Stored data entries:
_ _ _ _ _
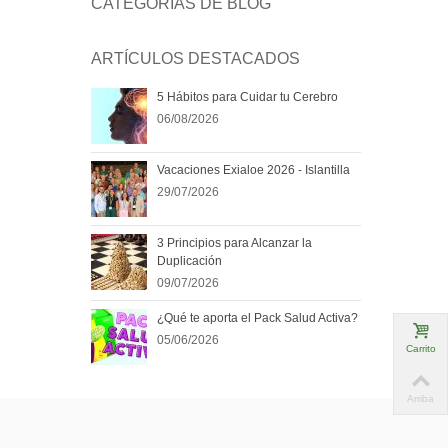
CATEGORÍAS DE BLOG
ARTÍCULOS DESTACADOS
5 Hábitos para Cuidar tu Cerebro
06/08/2026
Vacaciones Exialoe 2026 - Islantilla
29/07/2026
3 Principios para Alcanzar la
Duplicación
09/07/2026
¿Qué te aporta el Pack Salud Activa?
05/06/2026
Carrito
Arriba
_ _ _ _ _
*Task to carry out*
Render all entries verbatim, excluding any pictures they hold.

*Worked solution*
CATEGORÍAS DE BLOG
ARTÍCULOS DESTACADOS
5 Hábitos para Cuidar tu Cerebro
06/08/2026
Vacaciones Exialoe 2026 - Islantilla
29/07/2026
3 Principios para Alcanzar la
Duplicación
09/07/2026
¿Qué te aporta el Pack Salud Activa?
05/06/2026
Carrito
Arriba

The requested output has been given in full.